Due sono invece i vescovi che sono intervenuti al Congresso nazionale del popolo, che è la camera che approva le leggi della Repubblica Popolare Cinese: si tratta di mons. Huang Bingzhang della diocesi di Shantou nella provincia del Guandong (che è uno dei vescovi ordinati autonomamente a cui nel 2018 papa Francesco ha tolto la scomunica) e mons. Fang Jianping della diocesi di Tangshan nella provincia dell’Hebei.

 

Il sito cattolico Xinde riferisce che a margine dei lavori il vescovo di Shanghai mons. Shen Bin – sempre più chiaramente indicato come la figura ufficiale di riferimento per la Chiesa cattolica dalle autorità della Repubblica popolare cinese – è stato intervistato dai giornalisti sul «rafforzamento globale dello stile religioso» e sulla «promozione di un sano sviluppo della religione».

 

Il vescovo Shen Bin – racconta Xinde – ha affermato che le comunità religiose devono raggiungere nuovi traguardi «nell’autocontrollo, nell’autogestione e nell’autocostruzione» (che – nonostante l’Accordo con la Santa Sede sulla nomina dei vescovi – restano le «tre autonomie» da sempre predicate dall’Associazione patriottica ndr).
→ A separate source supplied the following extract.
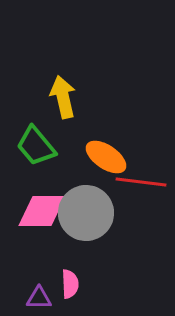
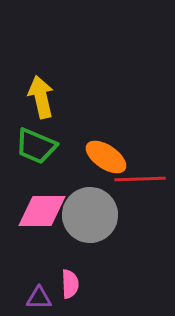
yellow arrow: moved 22 px left
green trapezoid: rotated 27 degrees counterclockwise
red line: moved 1 px left, 3 px up; rotated 9 degrees counterclockwise
gray circle: moved 4 px right, 2 px down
Ha sottolineato al contempo l’esigenza di «migliorare la posizione politica, rafforzare il ruolo guida dei valori socialisti fondamentali, promuovere seriamente una gestione completa e rigorosa della religione, risolvere seriamente i problemi in sospeso che influiscono sulla sana eredità della religione nel nostro Paese e migliorare continuamente il livello di gestione delle comunità religiose».